Influenza vaccine effectiveness, considering vaccination history in the current and the two previous seasons in patients ≥ 60 years old admitted to hospital, Valencia Hospital Network for the Study of Influenza (VAHNSI), Valencia, Spain, 2017/18 influenza season (n = 1,477 patients)
| Types, subtypes or lineage of influenza | Vaccinated in either 2015/16 or 2016/17a | Vaccinated in 2017/18 | IVEb | 95% CI |
|---|---|---|---|---|
| All influenzac | No | Yes | 30.16 | −34.21 to 63.65 |
| Yes | Yes | 14.20 | −12.79 to 34.73 | |
| Yes | No | 22.98 | −16.64 to 49.14 | |
| A(H1N1)pdm09d | No | Yes | 80.11 | −53.74 to 97.43 |
| Yes | Yes | 46.41 | 6.78 to 69.20 | |
| Yes | No | 10.60 | −94.00 to 58.80 | |
| A(H3N2)e | No | Yes | −1.47 | −142.01 to 57.46 |
| Yes | Yes | −35.26 | −93.67 to 5.53 | |
| Yes | No | −7.52 | −84.80 to 37.44 | |
| B/Yamagataf | No | Yes | 4.48 | −142.60 to 62.39 |
| Yes | Yes | 39.61 | 8.13 to 60.31 | |
| Yes | No | 50.18 | 2.34 to 74.59 |
CI: confidence interval; GP: general practitioner; IVE: influenza vaccine effectiveness.
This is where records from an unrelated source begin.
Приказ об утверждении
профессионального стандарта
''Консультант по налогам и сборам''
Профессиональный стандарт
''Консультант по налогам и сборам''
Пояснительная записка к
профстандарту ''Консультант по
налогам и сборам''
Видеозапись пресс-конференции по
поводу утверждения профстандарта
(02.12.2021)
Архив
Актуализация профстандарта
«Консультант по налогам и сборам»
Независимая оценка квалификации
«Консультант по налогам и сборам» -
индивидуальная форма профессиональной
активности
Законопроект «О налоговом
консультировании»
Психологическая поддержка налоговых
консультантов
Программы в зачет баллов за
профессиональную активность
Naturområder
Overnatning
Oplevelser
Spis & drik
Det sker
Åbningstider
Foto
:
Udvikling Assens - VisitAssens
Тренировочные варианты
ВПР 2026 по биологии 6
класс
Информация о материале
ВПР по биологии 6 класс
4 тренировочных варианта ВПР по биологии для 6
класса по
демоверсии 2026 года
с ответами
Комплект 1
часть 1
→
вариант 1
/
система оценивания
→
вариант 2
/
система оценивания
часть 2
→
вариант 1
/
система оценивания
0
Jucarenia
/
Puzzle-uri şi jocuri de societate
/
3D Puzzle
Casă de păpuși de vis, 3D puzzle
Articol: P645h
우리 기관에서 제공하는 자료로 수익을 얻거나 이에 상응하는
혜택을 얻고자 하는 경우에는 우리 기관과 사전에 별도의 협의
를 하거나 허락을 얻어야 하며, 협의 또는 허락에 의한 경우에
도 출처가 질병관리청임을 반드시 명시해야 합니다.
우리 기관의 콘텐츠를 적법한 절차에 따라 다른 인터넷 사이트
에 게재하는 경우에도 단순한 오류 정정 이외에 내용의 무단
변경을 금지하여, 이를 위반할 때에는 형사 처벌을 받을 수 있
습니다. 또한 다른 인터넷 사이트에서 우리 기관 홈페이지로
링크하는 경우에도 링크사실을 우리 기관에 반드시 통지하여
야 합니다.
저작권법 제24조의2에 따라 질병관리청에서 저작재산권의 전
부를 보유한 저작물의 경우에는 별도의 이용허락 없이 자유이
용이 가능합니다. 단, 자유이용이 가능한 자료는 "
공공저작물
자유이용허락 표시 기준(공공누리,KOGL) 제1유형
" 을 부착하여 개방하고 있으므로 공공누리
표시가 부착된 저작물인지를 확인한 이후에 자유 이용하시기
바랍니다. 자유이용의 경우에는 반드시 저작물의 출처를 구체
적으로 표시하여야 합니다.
a The 2015/16 influenza vaccine comprised an A/California/7/2009 (H1N1)pdm09-like virus, an A/Switzerland/9715293/2013 (H3N2)-like virus and a B/Phuket/3073/2013-like virus (Yamagata lineage). The 2016/17 influenza vaccine comprised an A/California/7/2009 (H1N1)pdm09-like virus, an A/Hong Kong/4801/2014 (H3N2)-like virus and a B/Brisbane/60/2008-like virus (Victoria lineage).
b Taking those individuals not vaccinated in any of the three considered seasons as reference category.
c Adjusted by age, number of chronic conditions, sex, socioeconomic status (occupation), admission in the last 12 months, number of GP visits in the last 3 months, smoking habits, obesity status, days between symptoms onset and swab, hospital and epidemiological week at admission.
d Adjusted by age, sex and epidemiological week at admission.
e Adjusted by age, number of chronic conditions, sex, socioeconomic status (occupation), admission in the last 12 months, number of GP visits in the last 3 months, smoking habits, obesity status, days between symptoms onset and swab, hospital and epidemiological week at admission.
f Adjusted by age, number of chronic conditions, sex, smoking habits and epidemiological week at admission.